At the time, a lawsuit had recently been lodged against the state for its attempted removal of a similar Occupy group on the Legislative Plaza in Nashville. A judge stopped the state from enforcing a newly created curfew against the Occupy members.
One of the court's primary concerns was the violation of the group's First Amendment rights, which require that government rules affecting speech, assembly, petition, press and religion be carefully constructed and not targeted toward a specific group.
In Hamilton County, several county commissioners huddled in a private legal meeting with Taylor in the first week of the occupation, seeking advice on how to respond.
But the commission didn't take official action until the end of December, when it voted on a late agenda item giving the commission chairman the power to deal with matters relating to county land.
A bill from the law firm Chambliss, Bahner and Stophel shows that Thomas Greenholtz and Hugh Moore, Jr. began billing the county that week. The county paid $6,204 for the December work, records show.
On Jan. 4, in another late-added agenda item, commissioners approved new rules for use of county land. They banned tents, tables and open fires.
Rather than enforcing those rules and allowing Occupy to sue the county if it wished, Hamilton County took the novel step of pre-emptively suing the Occupiers. Henry and the commission filed a lawsuit against the group in federal court, seeking a ruling that the county's new policies were enforceable and asking for the group to pay for attorney's fees.

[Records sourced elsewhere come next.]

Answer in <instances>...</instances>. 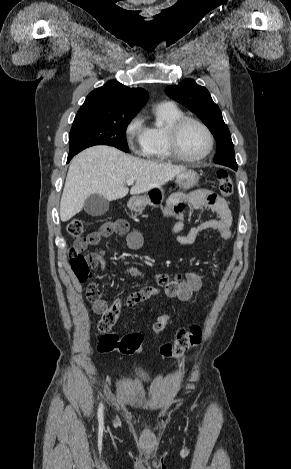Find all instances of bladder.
Returning a JSON list of instances; mask_svg holds the SVG:
<instances>
[{
  "mask_svg": "<svg viewBox=\"0 0 291 469\" xmlns=\"http://www.w3.org/2000/svg\"><path fill=\"white\" fill-rule=\"evenodd\" d=\"M133 377L134 379H137V380H147L148 379V375L146 372L144 371H135L134 374H133Z\"/></svg>",
  "mask_w": 291,
  "mask_h": 469,
  "instance_id": "31cf9c89",
  "label": "bladder"
}]
</instances>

During January, Chambliss, Bahner and Stophel billed the county $10,500 for their work. Bills for February and March weren't available on Friday.
Occupy Chattanooga, with assistance from a Washington, D.C.-based attorney for Public Citizen nonprofit advocacy group, filed a motion to dismiss the commission's lawsuit. Two more rounds of procedural legal filings followed.
Though no hearing had been set in the case, the county dropped the matter on March 19 and instead chose to enforce its rules without waiting on a judge's order about their constitutionality.
Protesters spent a day or two on the Georgia Avenue sidewalk next to the lawn, but recently packed up and left.